The importance of these defenses was mainly in enabling Thomas to concentrate his army at a depot well stored with munitions of war, and to hold his opponent, who was flushed with his successful march from Atlanta, in check, until the Union army was fully prepared. It is conceded by all critics that the labors of the engineer troops on these works were abundantly well spent. During the same eventful period, the fortifications constructed by them at Murfreesboro were successfully held and defended by a portion of Thomas' army.

No mention has been made of the immensely valuable services of all the engineer officers in the conduct of sieges throughout the war. No small portion of the conflict consisted in the besieging of important fortified places, and the manner in which these duties were discharged elicited high praise from all the commanding generals who had to do with such operations. Henry, Donelson, Vicksburg, Fort Fisher, the defenses of Charleston, Mobile, Savannah, and other places were all notable for the work of the besiegers, whose engineers directed and superintended the construction of the works of approach.

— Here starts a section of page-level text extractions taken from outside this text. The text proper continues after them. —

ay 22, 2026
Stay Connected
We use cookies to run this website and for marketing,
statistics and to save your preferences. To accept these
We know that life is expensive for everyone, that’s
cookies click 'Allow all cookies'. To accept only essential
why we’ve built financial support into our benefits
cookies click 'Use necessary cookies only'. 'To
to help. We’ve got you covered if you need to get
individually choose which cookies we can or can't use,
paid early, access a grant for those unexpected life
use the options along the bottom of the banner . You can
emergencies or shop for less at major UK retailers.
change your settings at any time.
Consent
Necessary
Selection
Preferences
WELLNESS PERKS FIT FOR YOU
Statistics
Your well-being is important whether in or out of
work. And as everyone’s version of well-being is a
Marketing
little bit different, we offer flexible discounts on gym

Justice to posterity demands that an accurate record of all the important military events of the war be preserved. No small part of that record had to be shown by maps. The chief engineer of the army directed the engraving, lithographing, photographing, and issuing of these maps, of which about twenty-four thousand five hundred sheets were sent out during the Civil War. The carefulness of the compilation often has been demonstrated. The hostile operations came to an end with the surrender of the last Confederate armed forces, but, for the construction of a basis on which accurate history might later be built, the Engineer Corps of the army continued its invaluable labors in making record of these events, which could be best depicted in map-form and in official reports. We have not even yet fully realized the immense worth of these documents of the great struggles during the Civil War.